Notes From The Author

My Endpieces seem to grow in length with each succeeding Sherlock Holmes adventure I write. Kindly readers tell me they enjoy reading this section but of course you do not need to bother. I add them simply for interest and colour. I list the books I have read as background including memoirs of the Edwardian age in England and Turkey. Some of the writing is so atmospheric I incorporate small bits into Holmes’s and Watson’s Stamboul adventure. I have also tended to use the spelling current in the Edwardian period, so for example Mombasa was often Mombassa, diplomats spelt Baghdad without the ‘h’, hence Bagdad, and Kiev as Kieff, and the ‘s’ many British now prefer to use in words like ‘civilisation’ was then a ‘z’, like the USA today.

Readers of my other ‘sherlocks’ will have realised I have very considerable admiration for Dr. John H. Watson. There’s no doubt the Sultan was correct. If Watson had not taken on the task of chronicling Holmes’s cases, the latter’s career as a Great Detective may never have taken off. It was sheer kismet the former Army doctor on a wound-pension needed to find and share the cost of digs in London in 1881 at the precise time the peripatetic young Sherlock Holmes did too. I have little time for the Basil Rathbone/Nigel Bruce depiction as a well-intentioned bumbler, loyal but clueless. Watson said of himself, ‘If I have one quality upon earth it is common sense’. He was also eager, chivalrous and courageous. Much more than Holmes he was like his creator Arthur Conan Doyle. Like Doyle, Watson had the qualities of a good doctor - kindliness, optimism and a healthy scepticism. Watson had another value to Holmes. Medicine is said to be as much the ability to gain the confidence of the patient as it is an abstract science.
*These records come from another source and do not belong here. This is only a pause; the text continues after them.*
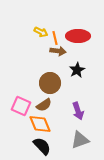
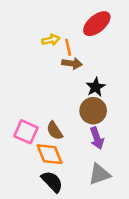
yellow arrow: (41, 32) -> (51, 40), turned -40
red ellipse: (78, 36) -> (97, 24), moved, turned -40
brown circle: (50, 83) -> (93, 111), moved
brown semicircle: (44, 105) -> (55, 131), turned 91

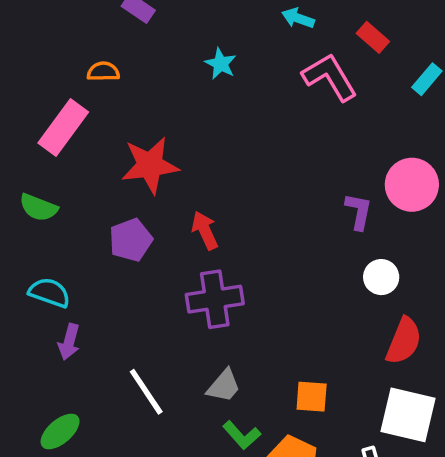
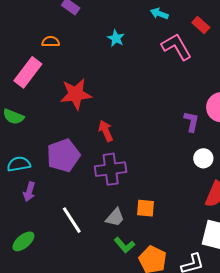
purple pentagon: (131, 240) -> (63, 155), moved, size x1.4
cyan semicircle: (49, 293) -> (19, 164), turned -30
orange square: (312, 397) -> (145, 208), moved

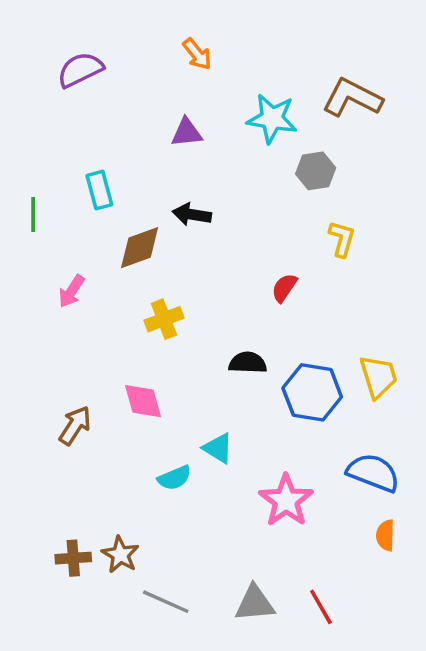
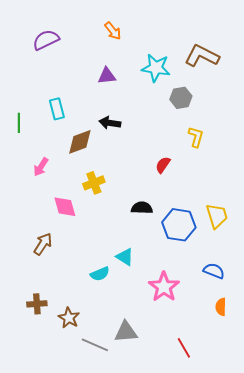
pink diamond: (143, 401) -> (65, 207), moved
blue semicircle: (373, 473) -> (214, 271), size x0.7
brown cross: (73, 558) -> (37, 304), moved
gray triangle: (255, 603) -> (126, 332), moved

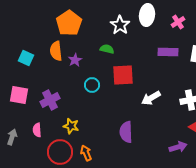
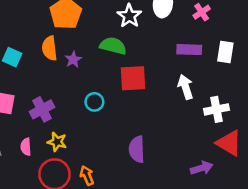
green semicircle: (107, 49) -> (113, 46), size x1.5
cyan circle: (92, 85) -> (94, 102), moved
white arrow: (151, 98) -> (185, 87), moved, turned 102
yellow star: (71, 126) -> (57, 142), moved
‘Your best friends would hardly call you a schemer, Watson,’ Holmes told him, adding later, ‘I never get to your limits. There are unexplored possibilities about you.’

It’s not possible to trace the various paths by which Conan Doyle himself created Watson. While writing these notes I was on the train to London Charing Cross from deepest East Sussex reading The Crooked Scythe by George Ewart Evans, an anthology of memories of men and women of a past era - farm labourers, shepherds, horsemen, blacksmiths, wheelwrights, sailors, fisherman, miners, maltsters, domestic servants. The introduction by a David Gentleman described the author Evans as follows:

‘George was in his mid-fifties when I first saw him...upright and vigorous, with an open and friendly manner and a clear, piercing gaze. He looked the part of a countryman, in a tweed jacket, a hat also of tweed, drill trousers, and stout brown shoes. As I grew to know him, I discovered that he was sympathetic and generous with help and encouragement. He was intelligent and shrewd; his judgements, though seldom sharply expressed, were acute and rational. In conversation he was tolerant and unassertive, but it was soon clear he held independent views with firmness and conviction.’

I’m certain this is how Watson’s many friends at the Junior United Services club and at the Gatwick races would have viewed him too, a man of gentility though of limited means and no property. We should all have friends who wear stout brown shoes.

At several points in this new adventure I mention Watson’s unfulfilled plans to go to Africa (‘the Dark Continent with its great herds of elephants, odd-toed ungulates on the Luangwa, hippo on the Shire River, the Tsavo man-eating lions, dust, blood, sleeping sickness, malaria, alcoholism, the smell of camp-fires long extinguished...’). Writing about his plans took me back nostalgically to my own late-teenage years in East and Central Africa. One day I shall get Watson there too.